Mike speaks candidly about failures in his leadership roles. During his time as a non-executive director at NHS London, he reflects on Healthcare for London - a landmark report he believes could have accelerated the shift to neighbourhood health by many years, but where they failed was in bringing general practice with them.With hindsight, he acknowledges that this contributed to later system fragmentation, including the Lansley reforms, turning potential partners into opponents.
In Mike’s words, neighbourhood health isn’t new, it’s another way of talking about integration. Patients already assume services are joined up and are often surprised to find they’re not. He points out that, despite repeated commitments, primary care funding has actually moved in the opposite direction, including in London. For Mike, the issue now isn’t vision or ambition, but delivery, consistently shifting funding, focus and accountability towards primary care and community services.
Mike argues that neighbourhood health isn’t about endless local reinvention. In his view, 80–90% of what neighbourhood teams do should look the same everywhere, with limited and justified local variation. He reflects on how many successful neighbourhood models depend on inspirational local leaders, and why that creates fragility when change depends on individuals rather than structures. For Mike, central direction isn’t the enemy of innovation, it’s often what allows effective models to scale and last while still leaving room for local judgement.

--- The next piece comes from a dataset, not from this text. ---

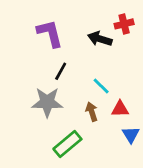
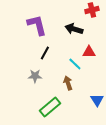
red cross: (124, 24) -> (92, 10), moved
gray star: (47, 102) -> (35, 76), size x0.6
red triangle: (120, 109) -> (89, 52), moved

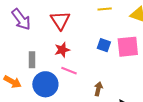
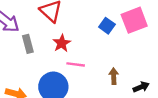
blue square: (104, 45) -> (107, 26), turned 32
gray rectangle: (32, 60) -> (28, 44), moved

Drawing on his experience as a chair, Mike argues that trust boards should focus more on the levers they have - particularly patient flow, triage, same-day emergency care and discharge. He points to a practical example from his time at Lewisham and Greenwich NHS Trust, where working differently with local authorities helped reduce delayed discharges, getting patients home sooner and more safely while lowering overall cost. Mike also reflects on how siloed commissioning makes that work harder, with services too often designed around organisations and budgets, rather than around patients and pathways.
Mike ends on a hopeful note, pointing to the creativity, commitment and professionalism he sees across NHS staff, even under intense pressure. In his view, the problem is rarely a lack of talent or effort, but the structures and processes that get in the way. If the NHS can remove those barriers and give people the right support, he believes it has everything it needs to deliver lasting change.